Lance,
A belated thanks for explaining the reason that the delete works for
replacing the slave index copies.
Tracy
On Dec 17, 2007, at 6:05 PM, Norskog, Lance wrote:
It works via two Unix file system tricks.
1) Files are not directly bound with with filenames, instead there
is a
layer of indirection called an 'inode'. So, multiple file and
directory
names point to the same physical file. The "." and ".." directory
entries are implemented this way.
2) Physical files are bound to all open file descriptors even after
there are no file names for the files. So, file data exists until all
file names are gone AND all open files are gone.
Lance
-----Original Message-----
From: Tracy Flynn [mailto:[EMAIL PROTECTED]

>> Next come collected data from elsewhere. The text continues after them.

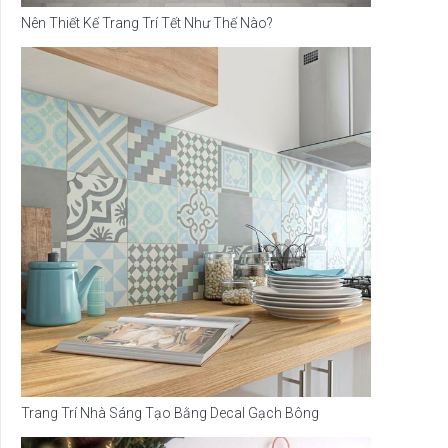
Nên Thiết Kế Trang Trí Tết Như Thế Nào?
Trang Trí Nhà Sáng Tạo Bằng Decal Gạch Bông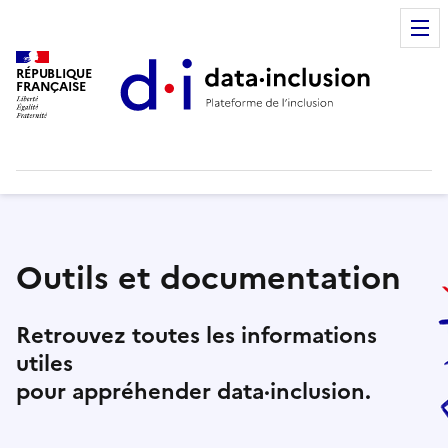
RÉPUBLIQUE
FRANÇAISE
Outils et documentation
Retrouvez toutes les informations
utiles
pour appréhender data·inclusion.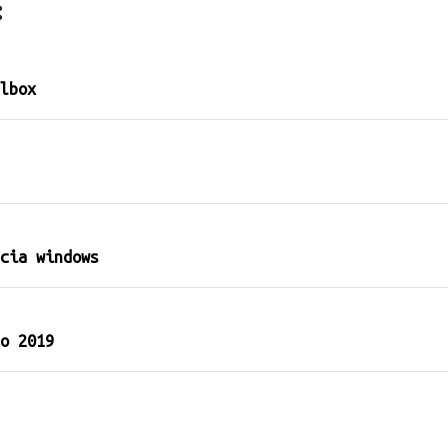
:
lbox
cia windows
o 2019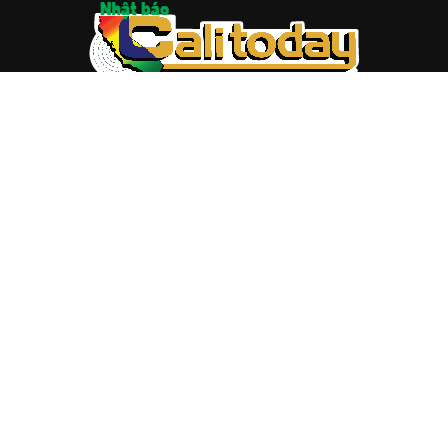
ABOUT US
Trang web
baocalitoday.com
là sản phẩm của Hệ Thống
Truyền Thông Cali Today
Tòa soạn: 1310 Tully Road #109, San Jose, CA 95122
Tel: (408) 482-6527
Contact us:
nam@baocalitoday.com
FOLLOW US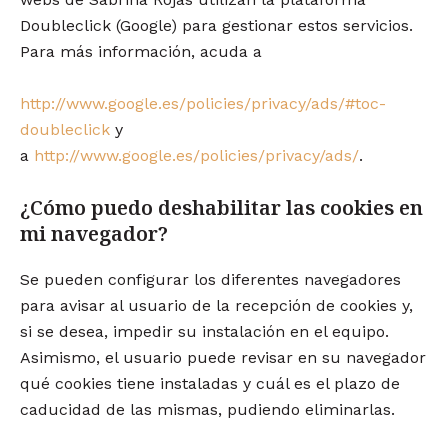
Doubleclick (Google) para gestionar estos servicios.
Para más información, acuda a
http://www.google.es/policies/privacy/ads/#toc-
doubleclick
y
a
http://www.google.es/policies/privacy/ads/
.
¿Cómo puedo deshabilitar las cookies en
mi navegador?
Se pueden configurar los diferentes navegadores
para avisar al usuario de la recepción de cookies y,
si se desea, impedir su instalación en el equipo.
Asimismo, el usuario puede revisar en su navegador
qué cookies tiene instaladas y cuál es el plazo de
caducidad de las mismas, pudiendo eliminarlas.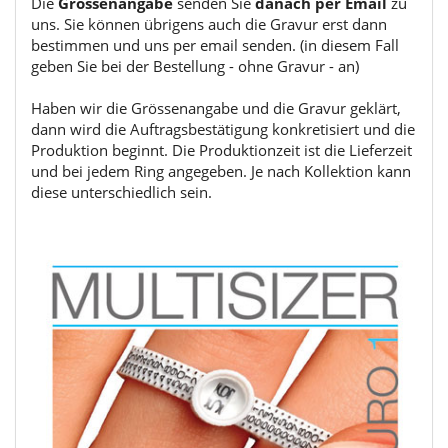
Die
Grössenangabe
senden Sie
danach per Email
zu
uns. Sie können übrigens auch die Gravur erst dann
bestimmen und uns per email senden. (in diesem Fall
geben Sie bei der Bestellung - ohne Gravur - an)
Haben wir die Grössenangabe und die Gravur geklärt,
dann wird die Auftragsbestätigung konkretisiert und die
Produktion beginnt. Die Produktionzeit ist die Lieferzeit
und bei jedem Ring angegeben. Je nach Kollektion kann
diese unterschiedlich sein.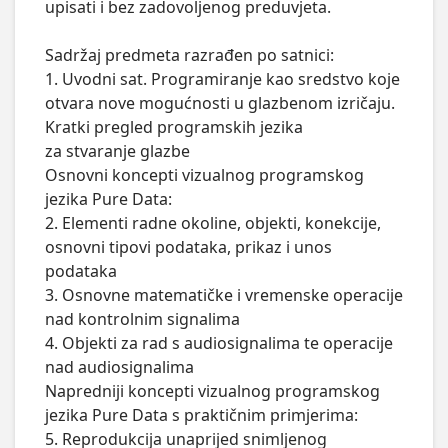
upisati i bez zadovoljenog preduvjeta.

Sadržaj predmeta razrađen po satnici:

1. Uvodni sat. Programiranje kao sredstvo koje 
otvara nove mogućnosti u glazbenom izričaju. 
Kratki pregled programskih jezika

za stvaranje glazbe

Osnovni koncepti vizualnog programskog 
jezika Pure Data:

2. Elementi radne okoline, objekti, konekcije, 
osnovni tipovi podataka, prikaz i unos 
podataka

3. Osnovne matematičke i vremenske operacije 
nad kontrolnim signalima

4. Objekti za rad s audiosignalima te operacije 
nad audiosignalima

Napredniji koncepti vizualnog programskog 
jezika Pure Data s praktičnim primjerima:

5. Reprodukcija unaprijed snimljenog 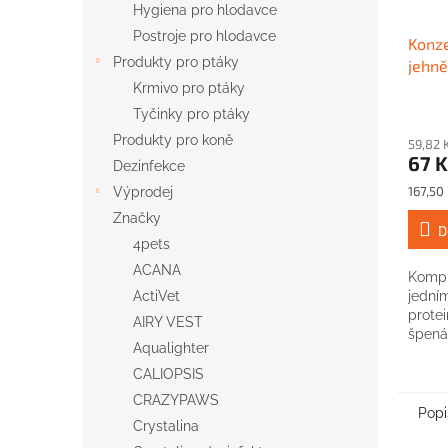
Hygiena pro hlodavce
Postroje pro hlodavce
Konze
Produkty pro ptáky
jehn
Krmivo pro ptáky
Tyčinky pro ptáky
Produkty pro koně
59,82 
67 K
Dezinfekce
Měrná
167,50 
Výprodej
cena:
Značky
D
4pets
ACANA
Kompl
ActiVet
jední
prote
AIRY VEST
špená
Aqualighter
CALIOPSIS
CRAZYPAWS
Popi
Crystalina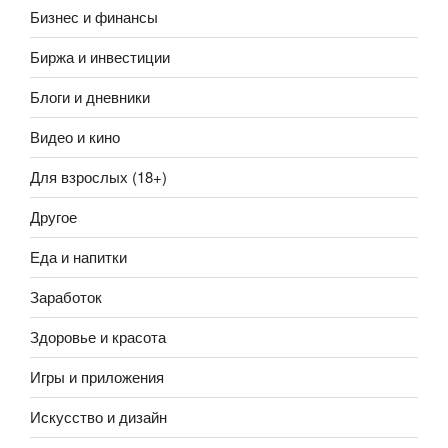
Бизнес и финансы
Биржа и инвестиции
Блоги и дневники
Видео и кино
Для взрослых (18+)
Другое
Еда и напитки
Заработок
Здоровье и красота
Игры и приложения
Искусство и дизайн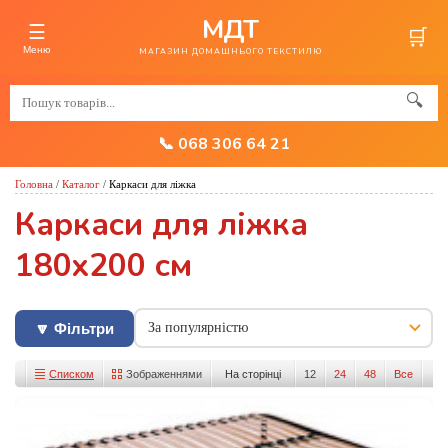
МДТ
☰
🛒
Меню
МАГАЗИН ДОМАШНЬОГО ТЕКСТИЛЮ
🔍
📞 068 306 64 21
Головна
/
Каталог
/
Каркаси для ліжка
Каркаси для ліжка
180x200 см
🔽 Фільтри
Списком
Зображеннями
На сторінці
12
24
48
Все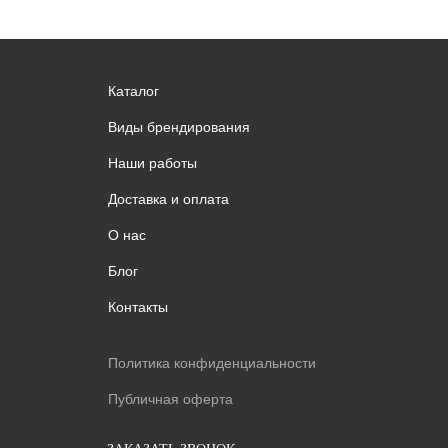
Каталог
Виды брендирования
Наши работы
Доставка и оплата
О нас
Блог
Контакты
Политика конфиденциальности
Публичная оферта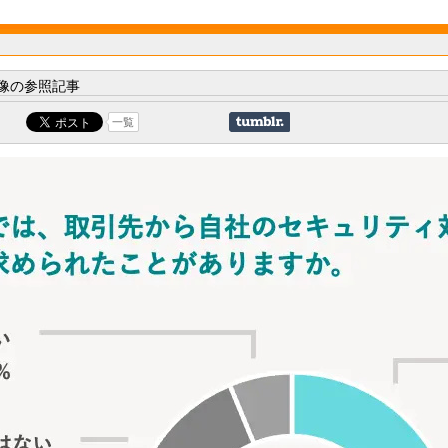
像の参照記事
一覧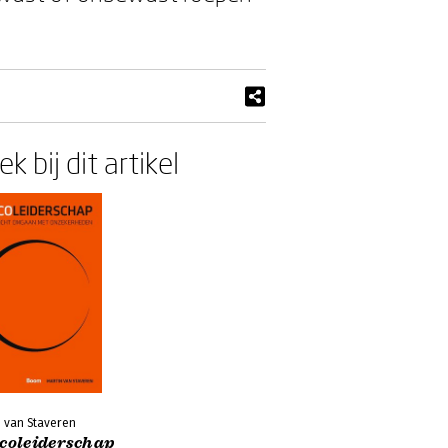
k bij dit artikel
n van Staveren
icoleiderschap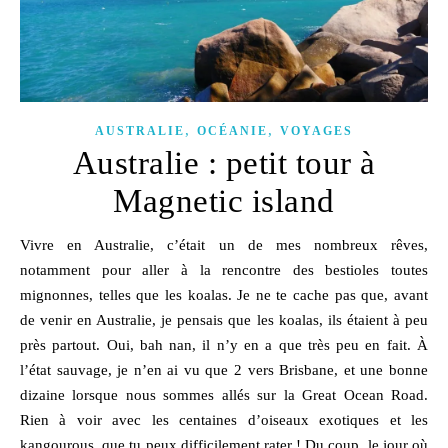
,
,
AUSTRALIE
OCÉANIE
VOYAGES
Australie : petit tour à
Magnetic island
Vivre en Australie, c’était un de mes nombreux rêves,
notamment pour aller à la rencontre des bestioles toutes
mignonnes, telles que les koalas. Je ne te cache pas que, avant
de venir en Australie, je pensais que les koalas, ils étaient à peu
près partout. Oui, bah nan, il n’y en a que très peu en fait. À
l’état sauvage, je n’en ai vu que 2 vers Brisbane, et une bonne
dizaine lorsque nous sommes allés sur la Great Ocean Road.
Rien à voir avec les centaines d’oiseaux exotiques et les
kangourous, que tu peux difficilement rater ! Du coup, le jour où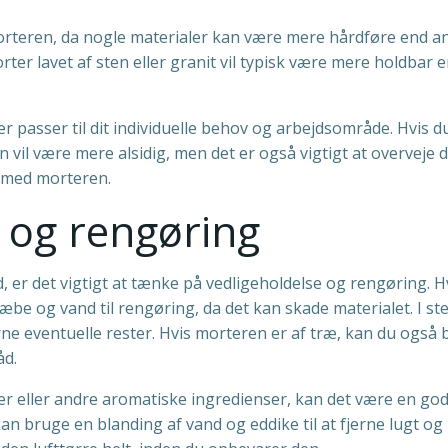
morteren, da nogle materialer kan være mere hårdføre end a
rter lavet af sten eller granit vil typisk være mere holdbar 
r passer til dit individuelle behov og arbejdsområde. Hvis du
n vil være mere alsidig, men det er også vigtigt at overveje d
 med morteren.
e og rengøring
nd, er det vigtigt at tænke på vedligeholdelse og rengøring. H
be og vand til rengøring, da det kan skade materialet. I st
jerne eventuelle rester. Hvis morteren er af træ, kan du også
åd.
er eller andre aromatiske ingredienser, kan det være en god
n bruge en blanding af vand og eddike til at fjerne lugt og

Sent: Saturday, December 15, 2007 7:36 AM
To: solr-user@lucene.apache.org
Subject: Re: Replication hooks - changing the index while the slave is
running ...
That helps
Thanks for the prompt reply
On Dec 15, 2007, at 10:15 AM, Yonik Seeley wrote:
On Dec 14, 2007 7:36 PM, Tracy Flynn
<[EMAIL PROTECTED]> wrote:
1) The existing index(es) being used by the Solr slave instance are
physically deleted
2) The new index snapshots are renamed/moved from their temporary
installation location to the default index location
3) The slave is sent a 'commit' to force a new IndexReader to start
to read the new index.
What happens to search requests against the existing/old index
during
step 1) and between steps 1 and 2?
Search requests will still work on the old searcher/index.
Where do they get information if
they need to go to disk for results that are not cached? Do they a)
hang b) produce no results c) error in some other way?
A lucene IndexReader keeps all the files open that aren't loaded into
memory... and external deletion has no effect on the ability to keep
reading these open files (they aren't really deleted yet).